Bhushan Jumps as Lenders Said to Near $3.7 Billion RestructuringGeorge Smith Alexander, Anto Antony and Abhishek Shanker
Bhushan Steel Ltd. jumped the most in two weeks after people with knowledge of the matter said the steel producer’s creditors are in advanced talks to restructure about 230 billion rupees ($3.7 billion) of long-term loans.
Bhushan gained as much as 7.5 percent and was 3.9 percent higher at 84.25 rupees at 9:48 a.m. in Mumbai. Lenders led by State Bank of India and Punjab National Bank are discussing extending the tenor of about 200 billion rupees of Bhushan’s local-currency term loans to around 25 years, from an average eight years, three people said, asking not to be identified as the information is private.
The Indian steel industry has been battling record imports that have eaten into their market share, forcing them to cut prices. The Bhushan creditors may ask for a claim over Managing Director Neeraj Singal’s stake in the company and restrict dividend payments, the people said.
“If they get this loan issue sorted, then it will be like a monkey off their back,” Giriraj Daga, a portfolio manager at SKS Capital & Research Pvt. in Mumbai, said by phone Wednesday. “This has been a nagging issue and now they can focus on their core area of making steel.”
Total debt at Bhushan, which said last month it’s “constantly facing stress in cash flow,” more than doubled to 345 billion rupees in the four years through Sept. 30, data compiled by Bloomberg show. The plan from the group of Bhushan creditors, referred to as a joint lenders’ forum, involves changing the terms of the company’s rupee term loans as well as export credit agency-backed credit, according to the people.
The tenor of the debt would be extended under central bank rules for “flexible structuring” of loans to infrastructure and industrial companies, a program known locally as the “5:25 scheme.” The banks are still discussing the plan and details of the restructuring could change, the people said.

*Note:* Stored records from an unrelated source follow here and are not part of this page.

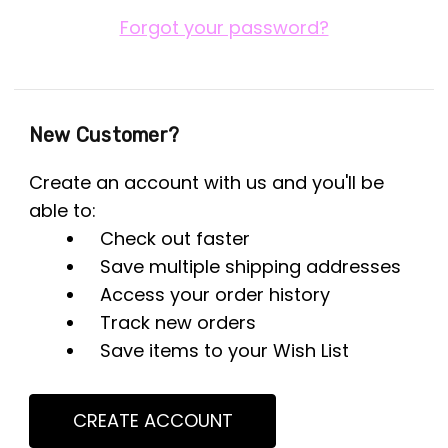
Forgot your password?
New Customer?
Create an account with us and you'll be
able to:
Check out faster
Save multiple shipping addresses
Access your order history
Track new orders
Save items to your Wish List
CREATE ACCOUNT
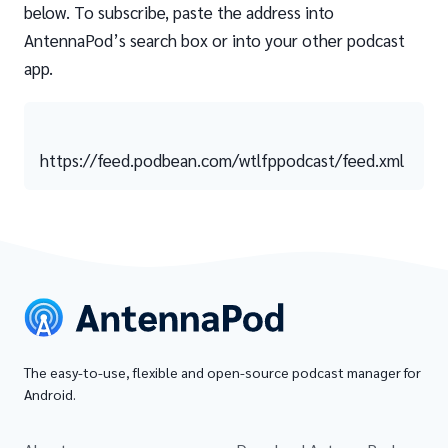
below. To subscribe, paste the address into
AntennaPod’s search box or into your other podcast
app.
https://feed.podbean.com/wtlfppodcast/feed.xml
The easy-to-use, flexible and open-source podcast manager for
Android.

Singal and his family have a 63 percent stake in the company, according to exchange filings. Bhushan Finance Director Nittin Johari didn’t answer three calls to his mobile phone seeking comment, while Singal couldn’t be reached on his office phone and didn’t reply to an e-mail seeking comment. Representatives for State Bank of India and Punjab National Bank didn’t immediately respond to requests for comment.
The banks plan to encourage Bhushan to free up funds by entering more sale and leaseback agreements for assets such as power plants, three of the people said. Last month, the steel producer said it entered a similar agreement for its Oxygen plant in the eastern state of Odisha to improve cash flow.
Bhushan is in the final phase of a $3.2 billion plan to boost its capacity and produce high-value steel products, according to a July presentation on its website. The company’s existing creditors are in the process of extending about 70 billion rupees of new loans to complete the expansion, the people said.
The Reserve Bank of India last year outlined a framework for the formation of a joint lenders’ forum to help banks recognize cases of financial distress earlier and take faster action to restructure a company’s borrowings.
India’s Central Bureau of Investigation said in August it opened a case into Bhushan’s Singal on suspicions of bribery. The federal law-enforcement agency has accused Singal of paying a 5 million-rupee bribe to seek favors from an official of state-owned Syndicate Bank after Bhushan allegedly defaulted on a loan repayment, according to an Aug. 6 court order.
The CBI hasn’t yet filed charges against Singal, who was arrested in August and released on bail the next month, according to exchange filings. Singal and Bhushan deny the allegations, Singal’s lawyer Ranjana Roy Gawai said by phone Tuesday from New Delhi.